A series of four satellites collectively called Electron, and whose instruments MSU scientists developed, were launched in the late 1960s to study the radiation belts. Multipurpose space experiments followed in the early 1970s to study auroral radiation using the Cosmos 900 satellites. And experiments to test solar–terrestrial interactions in Prognoz missions followed in the late 1970s and 1980s. MSU scientists developed instruments to study the radiation environment in all space missions exploring the Moon, Mars, and Venus during the Soviet era. Even before Yuri Gagarin’s first manned flight into space in 1961, MSU instruments were installed aboard the robotic Vostok vehicles to provide environmental information that improved the safety of later human spaceflight.

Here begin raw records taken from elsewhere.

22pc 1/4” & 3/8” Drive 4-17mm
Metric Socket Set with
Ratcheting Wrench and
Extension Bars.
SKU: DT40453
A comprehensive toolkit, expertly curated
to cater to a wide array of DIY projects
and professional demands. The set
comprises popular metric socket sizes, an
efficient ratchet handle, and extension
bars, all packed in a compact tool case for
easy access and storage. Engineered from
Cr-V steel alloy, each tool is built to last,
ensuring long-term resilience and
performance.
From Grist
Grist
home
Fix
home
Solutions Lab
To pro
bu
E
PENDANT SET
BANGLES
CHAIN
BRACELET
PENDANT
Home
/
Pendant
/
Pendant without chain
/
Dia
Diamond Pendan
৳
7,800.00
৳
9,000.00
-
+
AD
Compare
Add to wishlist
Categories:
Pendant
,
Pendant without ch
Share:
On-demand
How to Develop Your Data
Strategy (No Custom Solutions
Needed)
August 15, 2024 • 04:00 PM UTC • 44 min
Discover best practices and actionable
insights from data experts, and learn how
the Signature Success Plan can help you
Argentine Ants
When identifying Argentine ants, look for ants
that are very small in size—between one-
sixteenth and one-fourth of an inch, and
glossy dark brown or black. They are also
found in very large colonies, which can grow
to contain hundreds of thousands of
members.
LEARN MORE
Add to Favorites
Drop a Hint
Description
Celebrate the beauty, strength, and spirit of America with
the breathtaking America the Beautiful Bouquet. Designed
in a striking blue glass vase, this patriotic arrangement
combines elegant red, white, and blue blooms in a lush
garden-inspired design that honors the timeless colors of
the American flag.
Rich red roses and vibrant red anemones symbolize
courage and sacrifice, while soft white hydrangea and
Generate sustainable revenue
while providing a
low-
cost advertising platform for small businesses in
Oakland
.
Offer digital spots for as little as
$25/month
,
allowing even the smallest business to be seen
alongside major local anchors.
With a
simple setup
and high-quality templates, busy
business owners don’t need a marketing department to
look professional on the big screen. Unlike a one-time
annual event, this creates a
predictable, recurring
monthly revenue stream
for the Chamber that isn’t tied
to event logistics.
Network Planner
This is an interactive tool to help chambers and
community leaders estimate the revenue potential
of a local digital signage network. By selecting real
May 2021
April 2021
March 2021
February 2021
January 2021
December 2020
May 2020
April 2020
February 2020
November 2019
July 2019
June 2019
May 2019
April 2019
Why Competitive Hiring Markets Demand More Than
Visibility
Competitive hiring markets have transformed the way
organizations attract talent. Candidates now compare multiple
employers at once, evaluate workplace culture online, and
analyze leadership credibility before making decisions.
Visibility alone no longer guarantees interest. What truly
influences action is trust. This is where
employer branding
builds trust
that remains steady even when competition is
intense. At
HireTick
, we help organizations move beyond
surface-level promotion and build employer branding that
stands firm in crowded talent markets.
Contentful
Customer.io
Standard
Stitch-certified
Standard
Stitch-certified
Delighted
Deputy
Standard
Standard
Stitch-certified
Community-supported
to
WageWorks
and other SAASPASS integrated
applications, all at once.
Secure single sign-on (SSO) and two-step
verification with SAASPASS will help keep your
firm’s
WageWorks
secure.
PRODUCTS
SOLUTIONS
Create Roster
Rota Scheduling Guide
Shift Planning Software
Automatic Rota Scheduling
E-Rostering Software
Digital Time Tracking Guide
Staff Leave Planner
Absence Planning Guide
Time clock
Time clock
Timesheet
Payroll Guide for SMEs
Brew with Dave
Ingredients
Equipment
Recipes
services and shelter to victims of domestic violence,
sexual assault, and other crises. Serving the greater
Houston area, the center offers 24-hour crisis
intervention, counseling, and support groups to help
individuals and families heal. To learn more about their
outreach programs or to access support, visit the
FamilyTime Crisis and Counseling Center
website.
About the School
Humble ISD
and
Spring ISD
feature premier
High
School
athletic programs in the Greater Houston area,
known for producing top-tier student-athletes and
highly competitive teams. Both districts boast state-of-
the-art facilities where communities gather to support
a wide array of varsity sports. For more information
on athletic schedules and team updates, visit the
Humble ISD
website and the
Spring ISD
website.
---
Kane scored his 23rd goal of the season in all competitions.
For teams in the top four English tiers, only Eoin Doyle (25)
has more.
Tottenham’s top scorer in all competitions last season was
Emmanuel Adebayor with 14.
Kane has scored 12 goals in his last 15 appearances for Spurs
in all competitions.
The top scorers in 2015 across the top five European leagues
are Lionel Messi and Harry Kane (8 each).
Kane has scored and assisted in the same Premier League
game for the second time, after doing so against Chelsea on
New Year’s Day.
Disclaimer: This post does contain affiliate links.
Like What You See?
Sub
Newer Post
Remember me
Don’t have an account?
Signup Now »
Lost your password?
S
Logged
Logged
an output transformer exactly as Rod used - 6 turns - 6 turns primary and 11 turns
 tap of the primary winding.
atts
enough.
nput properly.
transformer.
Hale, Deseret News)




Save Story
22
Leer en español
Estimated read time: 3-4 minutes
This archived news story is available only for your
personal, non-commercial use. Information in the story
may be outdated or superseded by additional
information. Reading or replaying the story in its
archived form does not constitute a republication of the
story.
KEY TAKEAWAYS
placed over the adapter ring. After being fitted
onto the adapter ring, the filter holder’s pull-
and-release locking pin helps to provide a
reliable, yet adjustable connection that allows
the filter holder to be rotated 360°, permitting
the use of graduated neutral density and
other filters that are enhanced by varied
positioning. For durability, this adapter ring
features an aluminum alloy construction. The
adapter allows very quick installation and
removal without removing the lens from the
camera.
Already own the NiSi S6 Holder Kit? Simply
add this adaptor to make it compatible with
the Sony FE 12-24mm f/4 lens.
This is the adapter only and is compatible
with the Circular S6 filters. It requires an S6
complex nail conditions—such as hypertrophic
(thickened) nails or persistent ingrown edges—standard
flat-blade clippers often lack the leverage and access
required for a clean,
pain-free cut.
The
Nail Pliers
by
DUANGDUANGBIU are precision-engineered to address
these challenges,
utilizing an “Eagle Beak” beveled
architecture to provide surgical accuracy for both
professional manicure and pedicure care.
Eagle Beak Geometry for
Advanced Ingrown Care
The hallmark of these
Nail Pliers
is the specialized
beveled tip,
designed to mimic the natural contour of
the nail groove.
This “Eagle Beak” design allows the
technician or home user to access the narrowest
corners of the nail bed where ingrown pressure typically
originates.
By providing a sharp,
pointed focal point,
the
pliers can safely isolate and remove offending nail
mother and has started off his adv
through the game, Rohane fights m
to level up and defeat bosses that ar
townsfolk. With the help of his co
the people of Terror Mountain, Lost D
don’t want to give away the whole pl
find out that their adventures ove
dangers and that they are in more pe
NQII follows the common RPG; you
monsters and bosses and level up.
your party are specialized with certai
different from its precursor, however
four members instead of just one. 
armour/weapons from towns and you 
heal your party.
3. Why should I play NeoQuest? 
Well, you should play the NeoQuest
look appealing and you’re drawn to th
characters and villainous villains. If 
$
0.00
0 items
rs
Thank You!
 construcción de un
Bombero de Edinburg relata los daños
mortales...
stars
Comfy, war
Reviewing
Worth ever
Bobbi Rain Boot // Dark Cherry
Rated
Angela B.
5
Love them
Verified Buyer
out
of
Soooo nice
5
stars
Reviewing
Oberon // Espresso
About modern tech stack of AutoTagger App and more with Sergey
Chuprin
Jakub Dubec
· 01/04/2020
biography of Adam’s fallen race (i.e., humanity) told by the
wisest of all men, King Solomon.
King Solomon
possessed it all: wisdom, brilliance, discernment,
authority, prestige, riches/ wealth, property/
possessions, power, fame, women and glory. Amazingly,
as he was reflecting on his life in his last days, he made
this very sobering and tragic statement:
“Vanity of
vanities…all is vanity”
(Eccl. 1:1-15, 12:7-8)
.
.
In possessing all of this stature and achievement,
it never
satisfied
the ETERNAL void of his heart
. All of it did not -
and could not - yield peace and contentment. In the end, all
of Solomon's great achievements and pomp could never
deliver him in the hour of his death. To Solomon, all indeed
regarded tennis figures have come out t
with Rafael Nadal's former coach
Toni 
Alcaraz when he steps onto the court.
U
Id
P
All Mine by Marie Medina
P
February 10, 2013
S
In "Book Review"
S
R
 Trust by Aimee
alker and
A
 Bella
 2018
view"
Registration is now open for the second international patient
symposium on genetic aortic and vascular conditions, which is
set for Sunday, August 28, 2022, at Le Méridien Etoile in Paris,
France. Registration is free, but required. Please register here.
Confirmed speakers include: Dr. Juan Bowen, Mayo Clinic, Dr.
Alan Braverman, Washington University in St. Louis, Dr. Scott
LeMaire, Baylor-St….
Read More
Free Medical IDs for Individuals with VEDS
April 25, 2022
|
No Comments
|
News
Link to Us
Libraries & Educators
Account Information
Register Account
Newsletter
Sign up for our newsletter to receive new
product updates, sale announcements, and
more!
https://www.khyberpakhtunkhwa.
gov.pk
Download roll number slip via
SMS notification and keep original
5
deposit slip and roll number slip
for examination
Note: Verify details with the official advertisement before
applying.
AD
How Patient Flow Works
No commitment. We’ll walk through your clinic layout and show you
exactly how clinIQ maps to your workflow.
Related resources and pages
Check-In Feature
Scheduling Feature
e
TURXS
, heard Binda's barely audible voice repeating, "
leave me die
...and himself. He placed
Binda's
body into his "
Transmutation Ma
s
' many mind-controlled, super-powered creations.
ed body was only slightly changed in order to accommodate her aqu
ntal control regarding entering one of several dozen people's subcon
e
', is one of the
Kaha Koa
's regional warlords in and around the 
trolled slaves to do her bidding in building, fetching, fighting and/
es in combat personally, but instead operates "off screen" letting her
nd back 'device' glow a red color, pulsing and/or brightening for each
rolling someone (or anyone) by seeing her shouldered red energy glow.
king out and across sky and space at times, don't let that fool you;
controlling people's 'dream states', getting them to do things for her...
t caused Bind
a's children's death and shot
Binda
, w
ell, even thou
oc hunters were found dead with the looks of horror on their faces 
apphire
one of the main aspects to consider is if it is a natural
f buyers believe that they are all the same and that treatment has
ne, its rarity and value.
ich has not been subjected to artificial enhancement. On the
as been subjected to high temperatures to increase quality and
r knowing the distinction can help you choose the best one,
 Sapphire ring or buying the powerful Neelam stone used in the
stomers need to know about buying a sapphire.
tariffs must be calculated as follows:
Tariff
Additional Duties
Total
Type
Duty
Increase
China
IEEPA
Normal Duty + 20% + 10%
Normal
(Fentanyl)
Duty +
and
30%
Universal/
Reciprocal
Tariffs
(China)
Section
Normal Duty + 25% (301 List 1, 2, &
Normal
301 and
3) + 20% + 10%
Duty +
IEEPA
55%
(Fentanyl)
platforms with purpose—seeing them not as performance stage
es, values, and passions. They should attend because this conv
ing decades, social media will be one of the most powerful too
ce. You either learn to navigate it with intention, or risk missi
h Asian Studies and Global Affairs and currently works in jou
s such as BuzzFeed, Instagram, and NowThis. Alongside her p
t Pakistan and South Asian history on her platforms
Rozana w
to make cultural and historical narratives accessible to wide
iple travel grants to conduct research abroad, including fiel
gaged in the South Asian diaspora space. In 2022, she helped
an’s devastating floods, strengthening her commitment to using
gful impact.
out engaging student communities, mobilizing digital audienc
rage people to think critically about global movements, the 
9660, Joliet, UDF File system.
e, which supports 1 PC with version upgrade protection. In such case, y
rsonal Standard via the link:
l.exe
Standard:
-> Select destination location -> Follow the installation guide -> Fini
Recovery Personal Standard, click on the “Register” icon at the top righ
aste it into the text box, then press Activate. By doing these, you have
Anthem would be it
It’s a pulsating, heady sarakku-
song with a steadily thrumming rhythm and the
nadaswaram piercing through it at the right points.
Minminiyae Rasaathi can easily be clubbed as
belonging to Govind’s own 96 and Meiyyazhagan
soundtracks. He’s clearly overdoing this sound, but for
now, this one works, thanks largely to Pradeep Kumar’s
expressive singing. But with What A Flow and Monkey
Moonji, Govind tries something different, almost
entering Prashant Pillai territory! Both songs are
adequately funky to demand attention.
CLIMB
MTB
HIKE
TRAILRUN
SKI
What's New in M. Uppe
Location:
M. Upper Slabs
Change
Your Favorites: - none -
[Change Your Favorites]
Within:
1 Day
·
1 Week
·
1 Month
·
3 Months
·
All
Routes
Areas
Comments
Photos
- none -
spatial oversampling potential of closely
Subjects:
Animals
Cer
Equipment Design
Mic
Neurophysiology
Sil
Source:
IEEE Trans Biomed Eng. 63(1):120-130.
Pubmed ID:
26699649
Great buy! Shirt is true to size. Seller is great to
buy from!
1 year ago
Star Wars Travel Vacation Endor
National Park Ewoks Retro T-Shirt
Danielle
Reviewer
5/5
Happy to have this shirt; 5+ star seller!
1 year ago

Cosmic-radiation studies continue today in Russia. Satellites Vernov (2014) and Lomonosov (2016, shown here) were launched to answer fundamental questions about the nature of certain radiation fields in space and their influence on Earth’s atmosphere. An important objective of experiments conducted on those satellites is to monitor the current hazards posed by the radiation belts and to forecast the danger level in the context of complex dynamic processes associated with the variable activity of the Sun and its effect on Earth’s magnetic field.
In April and December 2016, two new satellites—Arase from Japan and Lomonosov from Russia—were launched to continue space-environment studies. Lomonosov has special relevance for this anniversary article. That satellite, pictured in box 3 and named after the founder of MSU, Mikhail Lomonosov (see the article by Vladimir Shiltsev, Physics Today, February 2012, page 40), is the latest in a series of satellites initiated and launched by MSU scientists—a series that started with Vernov’s work on Sputnik 2. It’s unlikely that MSU’s interest and involvement (or that of dozens of other institutes and space agencies) in such studies will wane anytime soon. Radiation-belt features have been found around every magnetized planet in our solar system.
Daniel Baker directs the Laboratory for Atmospheric and Space Physics at the University of Colorado Boulder, and Mikhail Panasyuk directs the Skobeltsyn Institute of Nuclear Physics at Lomonosov Moscow State University in Russia.